» **AIM OF THE TASK**:
From the line containing "erreur. Dans cette" down to the line containing "febrero 2023" in the records below, reproduce every line exactly, ends included, and omit all others.

### INPUT MATERIAL ###

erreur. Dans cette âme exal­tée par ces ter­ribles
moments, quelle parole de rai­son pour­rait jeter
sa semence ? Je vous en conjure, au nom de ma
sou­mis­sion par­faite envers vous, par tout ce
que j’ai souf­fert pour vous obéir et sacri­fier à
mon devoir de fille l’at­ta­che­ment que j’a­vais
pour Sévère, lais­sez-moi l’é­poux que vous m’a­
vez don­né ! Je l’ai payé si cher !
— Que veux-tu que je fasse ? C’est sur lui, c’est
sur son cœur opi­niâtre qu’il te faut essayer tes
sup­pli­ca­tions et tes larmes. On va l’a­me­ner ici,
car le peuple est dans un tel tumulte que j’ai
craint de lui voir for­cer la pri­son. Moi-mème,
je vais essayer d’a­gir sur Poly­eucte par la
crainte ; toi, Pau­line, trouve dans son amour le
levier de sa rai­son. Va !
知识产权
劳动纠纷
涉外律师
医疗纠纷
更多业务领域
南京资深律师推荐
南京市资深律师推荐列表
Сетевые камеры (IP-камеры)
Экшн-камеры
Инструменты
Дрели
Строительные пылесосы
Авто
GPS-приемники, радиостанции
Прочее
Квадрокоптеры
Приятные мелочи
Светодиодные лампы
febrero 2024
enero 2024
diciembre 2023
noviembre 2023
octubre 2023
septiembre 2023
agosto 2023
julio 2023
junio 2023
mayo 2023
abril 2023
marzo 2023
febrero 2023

###
### INPUT MATERIAL ###

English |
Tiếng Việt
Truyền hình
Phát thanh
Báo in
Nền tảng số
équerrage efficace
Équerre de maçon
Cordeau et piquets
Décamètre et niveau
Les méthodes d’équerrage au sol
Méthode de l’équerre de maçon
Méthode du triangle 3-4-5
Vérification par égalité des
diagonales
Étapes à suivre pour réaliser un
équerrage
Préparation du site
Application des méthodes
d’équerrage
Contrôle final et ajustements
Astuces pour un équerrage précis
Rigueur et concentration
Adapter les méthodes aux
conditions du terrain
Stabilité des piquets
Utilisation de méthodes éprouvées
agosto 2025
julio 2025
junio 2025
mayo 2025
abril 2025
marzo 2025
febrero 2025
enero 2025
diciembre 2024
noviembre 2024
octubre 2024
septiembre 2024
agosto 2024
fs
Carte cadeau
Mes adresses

###

» **ANSWER BELOW**:
erreur. Dans cette âme exal­tée par ces ter­ribles
moments, quelle parole de rai­son pour­rait jeter
sa semence ? Je vous en conjure, au nom de ma
sou­mis­sion par­faite envers vous, par tout ce
que j’ai souf­fert pour vous obéir et sacri­fier à
mon devoir de fille l’at­ta­che­ment que j’a­vais
pour Sévère, lais­sez-moi l’é­poux que vous m’a­
vez don­né ! Je l’ai payé si cher !
— Que veux-tu que je fasse ? C’est sur lui, c’est
sur son cœur opi­niâtre qu’il te faut essayer tes
sup­pli­ca­tions et tes larmes. On va l’a­me­ner ici,
car le peuple est dans un tel tumulte que j’ai
craint de lui voir for­cer la pri­son. Moi-mème,
je vais essayer d’a­gir sur Poly­eucte par la
crainte ; toi, Pau­line, trouve dans son amour le
levier de sa rai­son. Va !
知识产权
劳动纠纷
涉外律师
医疗纠纷
更多业务领域
南京资深律师推荐
南京市资深律师推荐列表
Сетевые камеры (IP-камеры)
Экшн-камеры
Инструменты
Дрели
Строительные пылесосы
Авто
GPS-приемники, радиостанции
Прочее
Квадрокоптеры
Приятные мелочи
Светодиодные лампы
febrero 2024
enero 2024
diciembre 2023
noviembre 2023
octubre 2023
septiembre 2023
agosto 2023
julio 2023
junio 2023
mayo 2023
abril 2023
marzo 2023
febrero 2023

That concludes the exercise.